A jetter would clean the inside walls of the pipe more than likely


----------



## service guy (Jun 26, 2008)

A heavy-duty jetter or if you don't have one, a large spiral-saw cutter does a pretty good job.


----------



## Protech (Sep 22, 2008)

My opinion is that roots=a crack in the pipe. To permanently fix the root problem you must fix the crack. Dig it up and repair it. If you’re into charging a whole lot of money for a temporary solution, use a rotary chain jetter head. If you have relining equipment you could reline after jetting.


----------



## ROTOR KING (Oct 7, 2008)

thanks for the info,i m working on selling the escavation job.the company i work for doesn t own a jetter,and for rental,the model can only go up to 2000 psi.


----------



## Proud Plumber (Sep 15, 2008)

tony alevizos said:


> thanks for the info,i m working on selling the escavation job.the company i work for doesn t own a jetter,and for rental,the model can only go up to 2000 psi.


My suggestion....


----------



## Marlin (Aug 14, 2008)

Why not go all out?









Not ours bit it's similar.


----------



## Proud Plumber (Sep 15, 2008)

Marlin said:


> Why not go all out?
> 
> 
> 
> ...


I agree, the ultimate solution for roots.


----------



## Pipemaster (Jul 29, 2008)

*WHY GO THRU THE EXPENSE OF THOSE WHEN YOU CAN GET A FEW CHEAP HOME DEPOTS GUYS* :whistling2:


----------



## Marlin (Aug 14, 2008)

Pipemaster said:


> *WHY GO THRU THE EXPENSE OF THOSE WHEN YOU CAN GET A FEW CHEAP HOME DEPOTS GUYS* :whistling2:


That's true, I can hire a bunch of illegals at $80/day. That would save a ton of money in gas.


----------



## Proud Plumber (Sep 15, 2008)

Marlin said:


> That's true, I can hire a bunch of illegals at $80/day. That would save a ton of money in gas.

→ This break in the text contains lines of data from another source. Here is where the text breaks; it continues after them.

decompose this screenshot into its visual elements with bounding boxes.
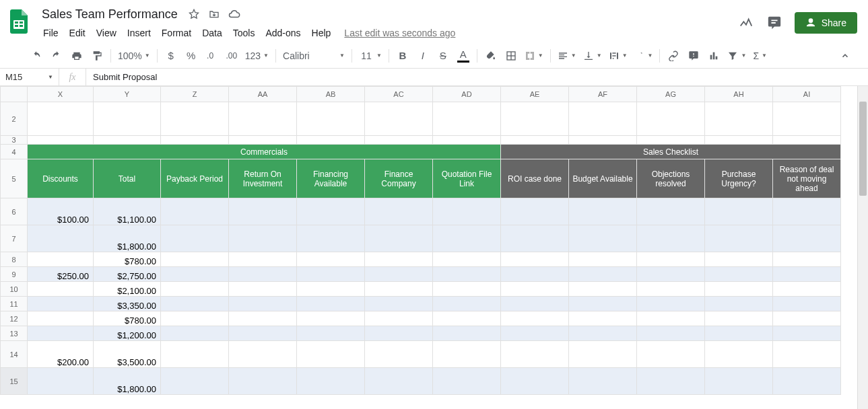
cell[interactable] [297, 225, 365, 252]
cell[interactable] [297, 341, 365, 368]
col-subheader[interactable]: Finance Company [365, 159, 433, 198]
cell[interactable] [365, 368, 433, 395]
zoom-dropdown[interactable]: 100%▼ [115, 47, 153, 65]
bold-button[interactable]: B [393, 46, 412, 65]
cell[interactable] [705, 225, 773, 252]
col-subheader[interactable]: Total [94, 159, 161, 198]
cell[interactable] [365, 252, 433, 267]
merge-button[interactable]: ▼ [522, 47, 546, 65]
row-hdr[interactable]: 12 [1, 311, 28, 326]
cell[interactable] [161, 225, 229, 252]
cell[interactable] [297, 326, 365, 341]
filter-button[interactable]: ▼ [725, 47, 749, 65]
row-hdr[interactable]: 6 [1, 198, 28, 225]
cell[interactable] [365, 326, 433, 341]
cell[interactable] [773, 368, 841, 395]
star-icon[interactable] [187, 7, 201, 21]
font-size-dropdown[interactable]: 11▼ [356, 47, 385, 65]
cell[interactable] [161, 198, 229, 225]
text-color-button[interactable]: A [454, 46, 473, 65]
cell-discount[interactable] [28, 297, 94, 311]
cell[interactable] [28, 136, 94, 145]
cell[interactable] [773, 198, 841, 225]
cell[interactable] [705, 282, 773, 297]
col-subheader[interactable]: Payback Period [161, 159, 229, 198]
menu-data[interactable]: Data [197, 26, 228, 40]
cell[interactable] [773, 326, 841, 341]
cell[interactable] [433, 311, 501, 326]
menu-addons[interactable]: Add-ons [260, 26, 306, 40]
menu-edit[interactable]: Edit [64, 26, 91, 40]
cloud-icon[interactable] [228, 7, 241, 21]
cell[interactable] [161, 341, 229, 368]
cell[interactable] [161, 136, 229, 145]
currency-button[interactable]: $ [162, 46, 180, 65]
cell[interactable] [433, 341, 501, 368]
cell-discount[interactable]: $250.00 [28, 267, 94, 282]
menu-tools[interactable]: Tools [228, 26, 261, 40]
cell[interactable] [229, 252, 297, 267]
cell[interactable] [569, 267, 637, 282]
cell[interactable] [569, 282, 637, 297]
cell-total[interactable]: $780.00 [94, 252, 161, 267]
cell[interactable] [94, 136, 161, 145]
cell[interactable] [637, 136, 705, 145]
cell-discount[interactable] [28, 282, 94, 297]
row-hdr[interactable]: 4 [1, 145, 28, 159]
cell[interactable] [297, 368, 365, 395]
cell[interactable] [637, 102, 705, 136]
formula-input[interactable]: Submit Proposal [86, 72, 868, 82]
cell[interactable] [297, 311, 365, 326]
cell[interactable] [705, 341, 773, 368]
cell[interactable] [433, 326, 501, 341]
name-box[interactable]: M15▼ [0, 69, 59, 85]
print-button[interactable] [67, 46, 86, 65]
cell[interactable] [161, 368, 229, 395]
cell[interactable] [229, 368, 297, 395]
col-subheader[interactable]: Purchase Urgency? [705, 159, 773, 198]
menu-format[interactable]: Format [156, 26, 197, 40]
col-hdr-AC[interactable]: AC [365, 87, 433, 102]
font-dropdown[interactable]: Calibri▼ [280, 47, 347, 65]
fill-color-button[interactable] [481, 46, 500, 65]
cell[interactable] [501, 282, 569, 297]
row-hdr[interactable]: 7 [1, 225, 28, 252]
share-button[interactable]: Share [795, 12, 857, 34]
cell-discount[interactable] [28, 311, 94, 326]
row-hdr[interactable]: 14 [1, 341, 28, 368]
row-hdr[interactable]: 8 [1, 252, 28, 267]
cell-discount[interactable] [28, 225, 94, 252]
cell[interactable] [365, 341, 433, 368]
cell[interactable] [501, 297, 569, 311]
vertical-scrollbar[interactable] [857, 86, 868, 409]
cell-discount[interactable]: $200.00 [28, 341, 94, 368]
cell[interactable] [569, 225, 637, 252]
undo-button[interactable] [27, 46, 46, 65]
col-hdr-AD[interactable]: AD [433, 87, 501, 102]
select-all-corner[interactable] [1, 87, 28, 102]
italic-button[interactable]: I [413, 46, 432, 65]
cell[interactable] [365, 297, 433, 311]
cell[interactable] [773, 136, 841, 145]
col-hdr-AH[interactable]: AH [705, 87, 773, 102]
halign-button[interactable]: ▼ [555, 47, 579, 65]
cell[interactable] [773, 311, 841, 326]
cell[interactable] [94, 102, 161, 136]
row-hdr[interactable]: 13 [1, 326, 28, 341]
col-hdr-AA[interactable]: AA [229, 87, 297, 102]
comment-button[interactable] [684, 46, 703, 65]
cell[interactable] [705, 368, 773, 395]
col-hdr-AI[interactable]: AI [773, 87, 841, 102]
cell[interactable] [297, 297, 365, 311]
menu-view[interactable]: View [91, 26, 122, 40]
cell[interactable] [637, 267, 705, 282]
col-subheader[interactable]: ROI case done [501, 159, 569, 198]
col-hdr-Z[interactable]: Z [161, 87, 229, 102]
cell[interactable] [705, 297, 773, 311]
cell[interactable] [433, 136, 501, 145]
cell[interactable] [705, 198, 773, 225]
cell[interactable] [229, 341, 297, 368]
move-icon[interactable] [207, 7, 221, 21]
borders-button[interactable] [502, 46, 521, 65]
link-button[interactable] [664, 46, 683, 65]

Yes, and you don't even have to pay taxes.


----------



## Protech (Sep 22, 2008)

Proud Plumber said:


> Yes, and you don't even have to pay taxes.


Just the increases insurance payments when they get hurt and you get sued.


----------



## Proud Plumber (Sep 15, 2008)

Protech said:


> Just the increases insurance payments when they get hurt and you get sued.


Very true, in fact they are now moving into the federal courts and filing FLSA (federal labor standars act) cases for unpaid overtime. Amazing, not even citizens and tieing up our courts with labor cases. They are winning the cases as well.


----------



## Pipemaster (Jul 29, 2008)

I dont see them winning any suits

undocumented means undocumented

what was that social security number again ?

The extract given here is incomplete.